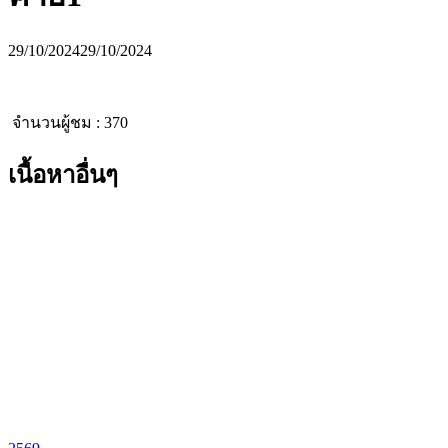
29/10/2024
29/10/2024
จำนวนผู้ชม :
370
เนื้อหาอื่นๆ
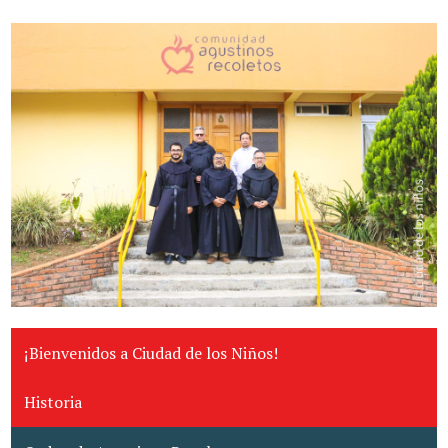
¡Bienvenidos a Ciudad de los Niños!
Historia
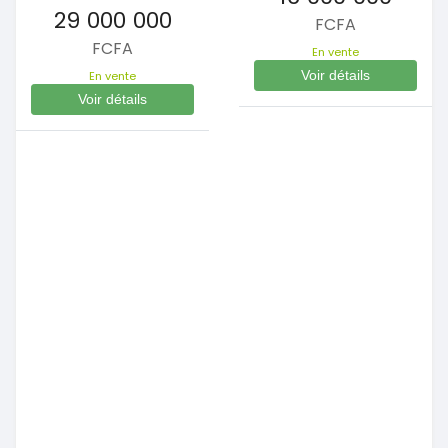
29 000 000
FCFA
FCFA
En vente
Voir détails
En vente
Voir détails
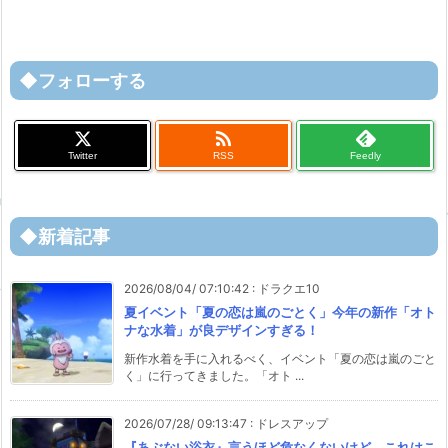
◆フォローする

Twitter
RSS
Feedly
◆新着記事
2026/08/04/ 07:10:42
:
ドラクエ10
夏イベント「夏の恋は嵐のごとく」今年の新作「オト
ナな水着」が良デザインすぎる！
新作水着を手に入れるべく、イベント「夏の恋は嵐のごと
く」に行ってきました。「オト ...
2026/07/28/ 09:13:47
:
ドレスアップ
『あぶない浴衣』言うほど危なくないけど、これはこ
* * *
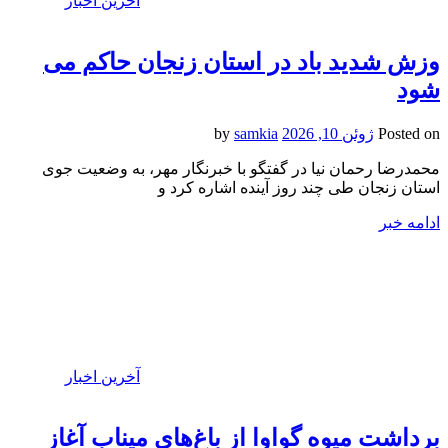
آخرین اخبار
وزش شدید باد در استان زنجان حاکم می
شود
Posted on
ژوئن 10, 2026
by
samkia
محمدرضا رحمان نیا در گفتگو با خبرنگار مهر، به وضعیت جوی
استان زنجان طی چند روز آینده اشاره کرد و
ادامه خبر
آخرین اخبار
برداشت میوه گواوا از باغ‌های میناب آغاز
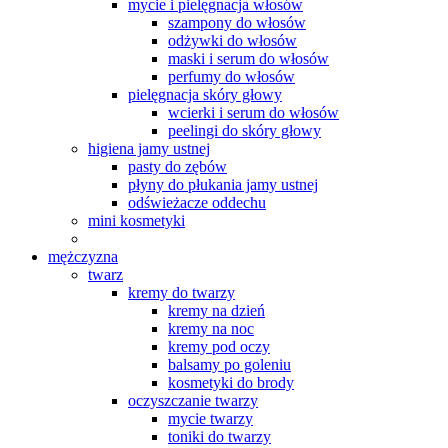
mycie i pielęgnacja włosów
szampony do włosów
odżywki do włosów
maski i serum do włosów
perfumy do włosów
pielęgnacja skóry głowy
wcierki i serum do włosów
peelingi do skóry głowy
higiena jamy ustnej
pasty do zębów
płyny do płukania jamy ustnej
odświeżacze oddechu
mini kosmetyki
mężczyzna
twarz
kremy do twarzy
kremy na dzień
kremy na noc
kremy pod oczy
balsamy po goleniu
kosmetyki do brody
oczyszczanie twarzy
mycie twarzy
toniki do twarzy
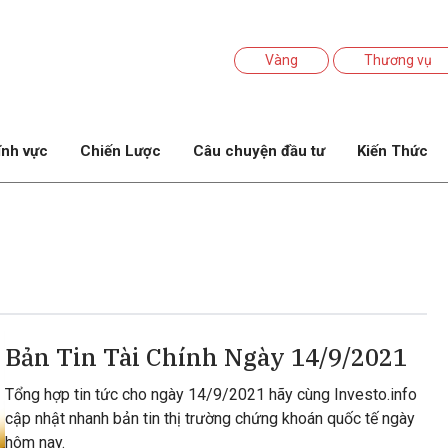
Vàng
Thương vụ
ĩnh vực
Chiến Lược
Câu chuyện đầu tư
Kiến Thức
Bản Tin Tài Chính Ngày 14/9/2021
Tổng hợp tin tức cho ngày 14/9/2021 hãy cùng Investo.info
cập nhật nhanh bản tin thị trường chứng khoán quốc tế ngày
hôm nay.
* * *
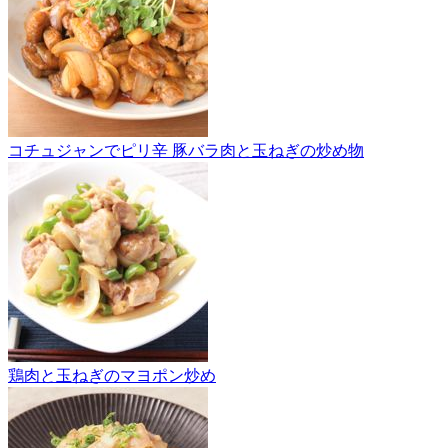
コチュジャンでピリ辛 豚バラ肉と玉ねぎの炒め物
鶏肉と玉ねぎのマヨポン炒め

WHAT THE EXERCISE ASKS>
Wherever the word "ustnej" appears in a line of the data, copy that line.

TASK RESULT>
higiena jamy ustnej
płyny do płukania jamy ustnej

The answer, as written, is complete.